» **EXERCISE AIM**
With the pictures omitted, write out all of the listing exactly.

== Segment start ==

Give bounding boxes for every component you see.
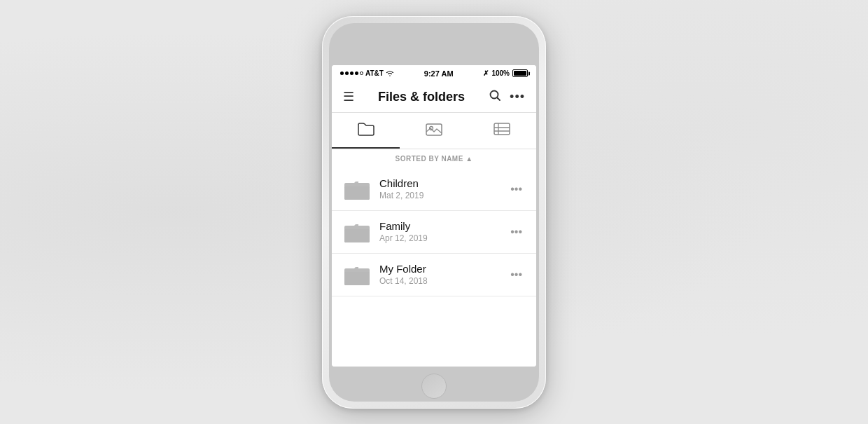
list-item[interactable]: Children Mat 2, 2019 ••• [332, 168, 536, 211]
svg-rect-4 [494, 123, 510, 135]
home-button[interactable] [421, 374, 447, 399]
list-item[interactable]: Family Apr 12, 2019 ••• [332, 211, 536, 254]
page-title: Files & folders [378, 90, 465, 104]
battery-icon [512, 69, 528, 77]
phone-device: AT&T 9:27 AM ✗ 100% [322, 16, 546, 409]
file-name: My Folder [379, 263, 507, 275]
signal-indicator [340, 71, 363, 75]
signal-dot-5 [360, 71, 363, 75]
bluetooth-icon: ✗ [483, 69, 489, 77]
file-more-button[interactable]: ••• [507, 266, 525, 284]
wifi-icon [386, 69, 394, 78]
file-date: Mat 2, 2019 [379, 191, 507, 200]
folder-icon [343, 262, 371, 287]
file-list: Children Mat 2, 2019 ••• Family [332, 168, 536, 367]
file-more-button[interactable]: ••• [507, 180, 525, 198]
folder-icon [343, 177, 371, 202]
phone-outer-shell: AT&T 9:27 AM ✗ 100% [322, 16, 546, 409]
list-tab-icon [493, 122, 510, 139]
file-name: Family [379, 220, 507, 232]
phone-screen: AT&T 9:27 AM ✗ 100% [332, 65, 536, 367]
header-actions: ••• [489, 89, 525, 105]
sort-bar[interactable]: SORTED BY NAME ▲ [332, 149, 536, 168]
menu-button[interactable]: ☰ [343, 90, 354, 103]
svg-rect-11 [344, 229, 370, 242]
list-item[interactable]: My Folder Oct 14, 2018 ••• [332, 254, 536, 296]
file-date: Oct 14, 2018 [379, 276, 507, 286]
file-date: Apr 12, 2019 [379, 233, 507, 243]
tab-list[interactable] [468, 114, 536, 148]
svg-rect-9 [344, 186, 370, 200]
status-left: AT&T [340, 69, 394, 78]
svg-line-1 [498, 97, 500, 100]
photos-tab-icon [426, 122, 442, 139]
file-info: Children Mat 2, 2019 [379, 177, 507, 200]
battery-percent: 100% [491, 69, 510, 77]
status-bar: AT&T 9:27 AM ✗ 100% [332, 65, 536, 82]
signal-dot-3 [350, 71, 354, 75]
status-right: ✗ 100% [483, 69, 528, 77]
more-options-button[interactable]: ••• [510, 90, 525, 104]
signal-dot-1 [340, 71, 344, 75]
tab-bar [332, 113, 536, 149]
status-time: 9:27 AM [424, 69, 454, 78]
svg-point-0 [491, 90, 498, 98]
search-button[interactable] [489, 89, 501, 105]
tab-folders[interactable] [332, 113, 400, 149]
folder-icon [343, 219, 371, 245]
battery-fill [514, 71, 526, 76]
file-name: Children [379, 177, 507, 189]
signal-dot-2 [345, 71, 349, 75]
file-info: My Folder Oct 14, 2018 [379, 263, 507, 286]
tab-photos[interactable] [400, 114, 468, 148]
file-info: Family Apr 12, 2019 [379, 220, 507, 243]
app-header: ☰ Files & folders ••• [332, 82, 536, 113]
signal-dot-4 [355, 71, 358, 75]
carrier-label: AT&T [365, 69, 384, 77]
file-more-button[interactable]: ••• [507, 223, 525, 241]
folder-tab-icon [357, 121, 375, 140]
svg-rect-13 [344, 272, 370, 285]
sort-label: SORTED BY NAME ▲ [395, 155, 472, 163]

== Segment end ==

» **TASK ANSWER**
Give bounding boxes for every component you see.
list-item[interactable]: Children Mat 2, 2019 ••• [332, 168, 536, 211]
svg-rect-4 [494, 123, 510, 135]
home-button[interactable] [421, 374, 447, 399]
list-item[interactable]: Family Apr 12, 2019 ••• [332, 211, 536, 254]
page-title: Files & folders [378, 90, 465, 104]
battery-icon [512, 69, 528, 77]
phone-device: AT&T 9:27 AM ✗ 100% [322, 16, 546, 409]
file-name: My Folder [379, 263, 507, 275]
signal-indicator [340, 71, 363, 75]
signal-dot-5 [360, 71, 363, 75]
bluetooth-icon: ✗ [483, 69, 489, 77]
file-more-button[interactable]: ••• [507, 266, 525, 284]
wifi-icon [386, 69, 394, 78]
file-date: Mat 2, 2019 [379, 191, 507, 200]
folder-icon [343, 262, 371, 287]
file-list: Children Mat 2, 2019 ••• Family [332, 168, 536, 367]
file-more-button[interactable]: ••• [507, 180, 525, 198]
folder-icon [343, 177, 371, 202]
phone-outer-shell: AT&T 9:27 AM ✗ 100% [322, 16, 546, 409]
list-tab-icon [493, 122, 510, 139]
file-name: Family [379, 220, 507, 232]
phone-screen: AT&T 9:27 AM ✗ 100% [332, 65, 536, 367]
header-actions: ••• [489, 89, 525, 105]
sort-bar[interactable]: SORTED BY NAME ▲ [332, 149, 536, 168]
menu-button[interactable]: ☰ [343, 90, 354, 103]
svg-rect-11 [344, 229, 370, 242]
list-item[interactable]: My Folder Oct 14, 2018 ••• [332, 254, 536, 296]
file-date: Oct 14, 2018 [379, 276, 507, 286]
file-date: Apr 12, 2019 [379, 233, 507, 243]
tab-list[interactable] [468, 114, 536, 148]
svg-rect-9 [344, 186, 370, 200]
status-left: AT&T [340, 69, 394, 78]
svg-line-1 [498, 97, 500, 100]
photos-tab-icon [426, 122, 442, 139]
file-info: Children Mat 2, 2019 [379, 177, 507, 200]
battery-percent: 100% [491, 69, 510, 77]
status-bar: AT&T 9:27 AM ✗ 100% [332, 65, 536, 82]
signal-dot-3 [350, 71, 354, 75]
status-right: ✗ 100% [483, 69, 528, 77]
more-options-button[interactable]: ••• [510, 90, 525, 104]
signal-dot-1 [340, 71, 344, 75]
tab-bar [332, 113, 536, 149]
status-time: 9:27 AM [424, 69, 454, 78]
svg-point-0 [491, 90, 498, 98]
search-button[interactable] [489, 89, 501, 105]
tab-folders[interactable] [332, 113, 400, 149]
folder-icon [343, 219, 371, 245]
battery-fill [514, 71, 526, 76]
file-name: Children [379, 177, 507, 189]
signal-dot-2 [345, 71, 349, 75]
file-info: My Folder Oct 14, 2018 [379, 263, 507, 286]
tab-photos[interactable] [400, 114, 468, 148]
file-info: Family Apr 12, 2019 [379, 220, 507, 243]
app-header: ☰ Files & folders ••• [332, 82, 536, 113]
signal-dot-4 [355, 71, 358, 75]
carrier-label: AT&T [365, 69, 384, 77]
file-more-button[interactable]: ••• [507, 223, 525, 241]
folder-tab-icon [357, 121, 375, 140]
svg-rect-13 [344, 272, 370, 285]
sort-label: SORTED BY NAME ▲ [395, 155, 472, 163]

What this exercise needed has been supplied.